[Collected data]
== Segment start ==

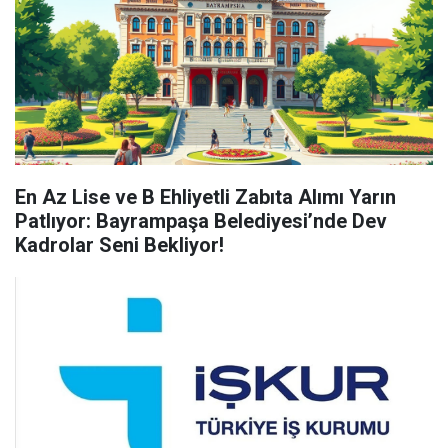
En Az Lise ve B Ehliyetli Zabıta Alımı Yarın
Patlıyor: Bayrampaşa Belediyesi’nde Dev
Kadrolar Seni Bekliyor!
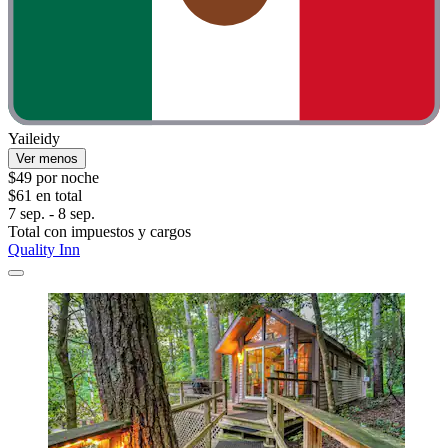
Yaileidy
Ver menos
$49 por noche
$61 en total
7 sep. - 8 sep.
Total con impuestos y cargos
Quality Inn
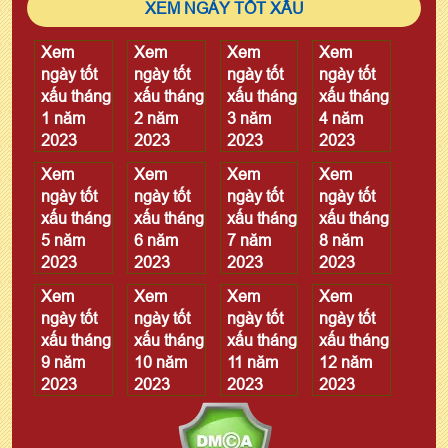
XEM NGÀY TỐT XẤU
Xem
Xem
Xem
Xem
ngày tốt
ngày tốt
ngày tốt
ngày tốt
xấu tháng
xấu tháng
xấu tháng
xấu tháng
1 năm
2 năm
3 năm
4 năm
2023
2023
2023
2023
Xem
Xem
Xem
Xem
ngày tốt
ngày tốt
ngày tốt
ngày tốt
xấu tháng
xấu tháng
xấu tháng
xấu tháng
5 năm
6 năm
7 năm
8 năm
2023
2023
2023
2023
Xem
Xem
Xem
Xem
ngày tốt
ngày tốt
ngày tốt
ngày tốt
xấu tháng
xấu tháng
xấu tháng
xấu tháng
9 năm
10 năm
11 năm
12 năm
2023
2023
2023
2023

== Segment end ==

• [WHAT YOU SHOULD DO]
Print the lines from the one holding "7 sep. - 8 sep." through the last line of the records, word for word, and omit the pictures.

• [RESULT OF THE EXERCISE]
7 sep. - 8 sep.
Total con impuestos y cargos
Quality Inn
XEM NGÀY TỐT XẤU
Xem
Xem
Xem
Xem
ngày tốt
ngày tốt
ngày tốt
ngày tốt
xấu tháng
xấu tháng
xấu tháng
xấu tháng
1 năm
2 năm
3 năm
4 năm
2023
2023
2023
2023
Xem
Xem
Xem
Xem
ngày tốt
ngày tốt
ngày tốt
ngày tốt
xấu tháng
xấu tháng
xấu tháng
xấu tháng
5 năm
6 năm
7 năm
8 năm
2023
2023
2023
2023
Xem
Xem
Xem
Xem
ngày tốt
ngày tốt
ngày tốt
ngày tốt
xấu tháng
xấu tháng
xấu tháng
xấu tháng
9 năm
10 năm
11 năm
12 năm
2023
2023
2023
2023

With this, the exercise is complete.